Anti-Kickback Statute Analysis
HHS OIG also discussed its concern over the arrangement as it applies to the Anti-Kickback Statute. HHS OIG concluded that the arrangement could not fit within the personal services and management contracts’ Safe Harbor because the payment owed to the groups was calculated on a percentage basis, thereby precluding the required “set in advance” aggregate compensation. Discussing the arrangement on a case-by-case basis, HHS OIG found that while the arrangement could result in illegal remuneration if the requisite intent were present, it would not impose sanctions on this arrangement because of the following safeguards:
- The likelihood of attracting referring physicians to the hospital was eliminated because participation in the arrangement was limited to physicians already on the medical staff. Further, the overall amount of applicable cost savings payments over the entire two-year term of the contract was capped, further reducing the incentive to switch facilities by the physicians.
- The structure of the arrangement removed the risk that the arrangement was meant to reward surgeons or other physicians who refer patients to the group or their physicians. The groups alone were the sole participants in the arrangement and consisted only of cardiologists and interventional radiologists who performed the cardiac catheterization procedures.

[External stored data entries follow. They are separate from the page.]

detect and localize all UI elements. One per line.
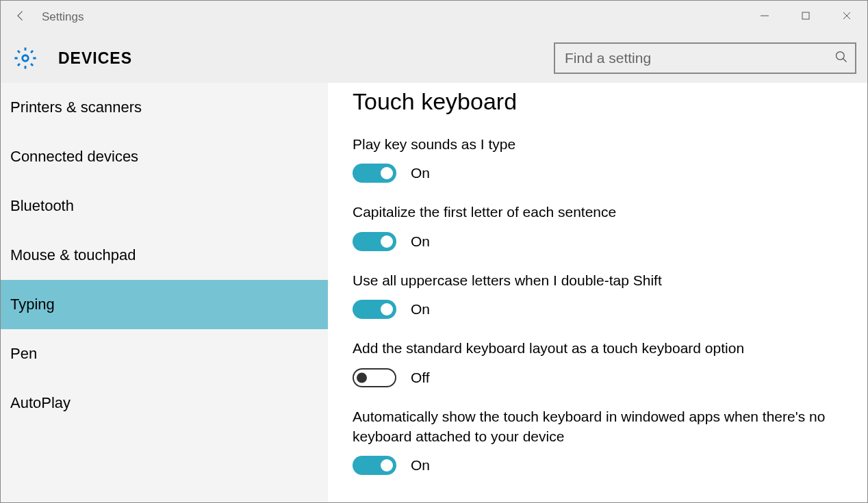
setting-label: Automatically show the touch keyboard in… — [353, 407, 843, 447]
toggle-switch[interactable] — [353, 232, 396, 251]
toggle-knob — [357, 372, 367, 383]
close-button[interactable] — [826, 1, 867, 34]
back-arrow-icon — [14, 9, 28, 25]
sidebar-item-pen[interactable]: Pen — [1, 329, 328, 378]
sidebar-item-connected-devices[interactable]: Connected devices — [1, 132, 328, 181]
sidebar-item-printers-scanners[interactable]: Printers & scanners — [1, 83, 328, 132]
toggle-state-label: On — [411, 165, 430, 181]
minimize-icon — [760, 11, 769, 23]
sidebar-item-label: Pen — [10, 345, 37, 363]
minimize-button[interactable] — [744, 1, 785, 34]
toggle-row: On — [353, 232, 843, 251]
sidebar-item-label: Printers & scanners — [10, 99, 142, 116]
toggle-row: On — [353, 300, 843, 319]
toggle-knob — [381, 303, 393, 315]
sidebar-item-mouse-touchpad[interactable]: Mouse & touchpad — [1, 231, 328, 280]
window-title: Settings — [42, 10, 84, 24]
section-title: Touch keyboard — [353, 88, 843, 115]
toggle-row: On — [353, 456, 843, 475]
toggle-switch[interactable] — [353, 456, 396, 475]
window-controls — [744, 1, 867, 34]
toggle-switch[interactable] — [353, 368, 396, 387]
setting-label: Add the standard keyboard layout as a to… — [353, 338, 843, 358]
svg-point-4 — [23, 55, 29, 62]
setting-item: Play key sounds as I typeOn — [353, 134, 843, 183]
content: Touch keyboard Play key sounds as I type… — [328, 83, 867, 503]
toggle-row: On — [353, 164, 843, 183]
setting-label: Play key sounds as I type — [353, 134, 843, 154]
sidebar-item-label: Connected devices — [10, 148, 138, 166]
sidebar-item-typing[interactable]: Typing — [1, 280, 328, 329]
setting-label: Use all uppercase letters when I double-… — [353, 270, 843, 290]
toggle-row: Off — [353, 368, 843, 387]
sidebar-item-autoplay[interactable]: AutoPlay — [1, 378, 328, 428]
toggle-state-label: On — [411, 457, 430, 474]
close-icon — [842, 11, 852, 23]
sidebar-item-label: Typing — [10, 296, 55, 313]
svg-point-5 — [837, 52, 845, 60]
maximize-button[interactable] — [785, 1, 826, 34]
maximize-icon — [801, 11, 810, 23]
settings-list: Play key sounds as I typeOnCapitalize th… — [353, 134, 843, 475]
toggle-knob — [381, 235, 393, 248]
back-button[interactable] — [1, 1, 42, 34]
toggle-switch[interactable] — [353, 300, 396, 319]
titlebar: Settings — [1, 1, 867, 34]
setting-item: Use all uppercase letters when I double-… — [353, 270, 843, 319]
setting-item: Add the standard keyboard layout as a to… — [353, 338, 843, 387]
toggle-knob — [381, 459, 393, 472]
main: Printers & scannersConnected devicesBlue… — [1, 83, 867, 503]
header-title: DEVICES — [58, 49, 132, 68]
toggle-state-label: On — [411, 233, 430, 250]
sidebar-item-label: Mouse & touchpad — [10, 246, 136, 264]
toggle-switch[interactable] — [353, 164, 396, 183]
setting-item: Capitalize the first letter of each sent… — [353, 202, 843, 250]
gear-icon — [5, 47, 46, 70]
setting-item: Automatically show the touch keyboard in… — [353, 407, 843, 476]
toggle-knob — [381, 167, 393, 179]
header: DEVICES — [1, 34, 867, 83]
svg-rect-1 — [802, 12, 809, 19]
sidebar-item-label: Bluetooth — [10, 197, 74, 215]
sidebar-item-label: AutoPlay — [10, 394, 71, 412]
search-wrap — [554, 42, 856, 74]
svg-line-6 — [843, 59, 847, 62]
toggle-state-label: Off — [411, 370, 430, 386]
search-input[interactable] — [554, 42, 856, 74]
sidebar-item-bluetooth[interactable]: Bluetooth — [1, 181, 328, 231]
search-icon — [834, 50, 848, 66]
toggle-state-label: On — [411, 301, 430, 318]
setting-label: Capitalize the first letter of each sent… — [353, 202, 843, 222]
sidebar: Printers & scannersConnected devicesBlue… — [1, 83, 328, 503]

- The arrangement specifically set forth particular actions on which the cost savings payments were to bebased. The program administrator’s recommendations were based on historical data and included medical certification that the cost savings measures would not adversely affect patient care.
Based on all of these safeguards and the structure of the arrangement itself, HHS OIG concluded that the arrangement posed a low risk of fraud and abuse under the Anti-Kickback Statute.
While this and other advisory opinions provide general guidance to hospitals and physicians, an advisory opinion may be relied upon only by the party to whom it was issued. Moreover, in Advisory Opinion 08-21, or in any of the other advisory opinions issued relating to gain sharing-type arrangements, the HHS OIG did not comment on whether the proposed arrangement complies with the physician self referral law known as “Stark.” The arrangement described in Advisory Opinion 08-21 likely implicates the Stark law. The Stark law and regulations set forth a number of exceptions. However, it is not clear whether the arrangement is structured to satisfy the requirements of any of the Stark exceptions.
Conclusion
Advisory Opinion 08-21 continues HHS OIG’s recent interest in, and allowance for, cost savings measures between physician groups and hospitals which have the potential to lower overall payments made by federal healthcare programs, so long as appropriate safeguards exist. Most importantly, the arrangement in this Advisory Opinion and all others recently approved set forth the specific measures taken and tie the remuneration paid to actual, verifiable cost savings attributable to those specific actions. Common themes in all of the arrangements so far approved also include safeguards such as allowing for public disclosure and scrutiny on the affects of the arrangement, providing historical medical support that the cost savings measures do not adversely affect patient care, establishing baseline thresholds beyond which no savings will accrue, and limitations in the duration and amount of cost savings payments provided to the groups.